Das Zuflussprinzip stellt schließlich auch keine unbillige Benachteiligung der Leistungsempfänger dar. Denn es werden - bei Vorliegen der sonstigen Voraussetzungen - unter Anwendung des Zuflussprinzips konsequenterweise im Monat der Arbeitsaufnahme noch Sozialleistungen gewährt, wenn der erste Lohn erst im Folgemonat ausbezahlt wird.
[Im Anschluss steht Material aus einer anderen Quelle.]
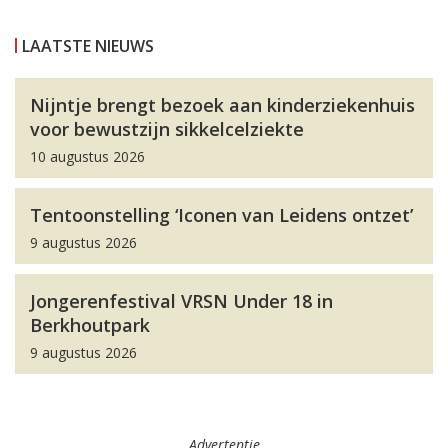
LAATSTE NIEUWS
Nijntje brengt bezoek aan kinderziekenhuis
voor bewustzijn sikkelcelziekte
10 augustus 2026
Tentoonstelling ‘Iconen van Leidens ontzet’
9 augustus 2026
Jongerenfestival VRSN Under 18 in
Berkhoutpark
9 augustus 2026
Advertentie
Wie der Beklagte mitgeteilt hat, hat davon auch der Kläger profitiert, soweit er, obwohl er bereits zum 01.06.2015 die Tätigkeit bei der Firma D. aufgenommen hatte, noch bis zum 30.06.2015 Leistungen nach dem SGB II vom Jobcenter V. erhalten hat.

Das im Dezember 2015 zugeflossene Nettoeinkommen in Höhe von 2.026,00 Euro übersteigt - wie das SG zutreffend ausgeführt hat - selbst unter Berücksichtigung der vom Kläger angegebenen gesamten Kosten für Unterkunft und Heizung in Höhe von 412,50 Euro sowie der maßgeblichen Freibeträge bei weitem den monatlichen Bedarf des Klägers. Damit war er nicht hilfebedürftig und hatte keinen Anspruch auf Leistungen nach dem SGB II.

Die Berufung war daher zurückzuweisen. Hierauf und auf § 193 SGG beruht die Kostenentscheidung.

Gründe für die Zulassung der Revision liegen nicht vor.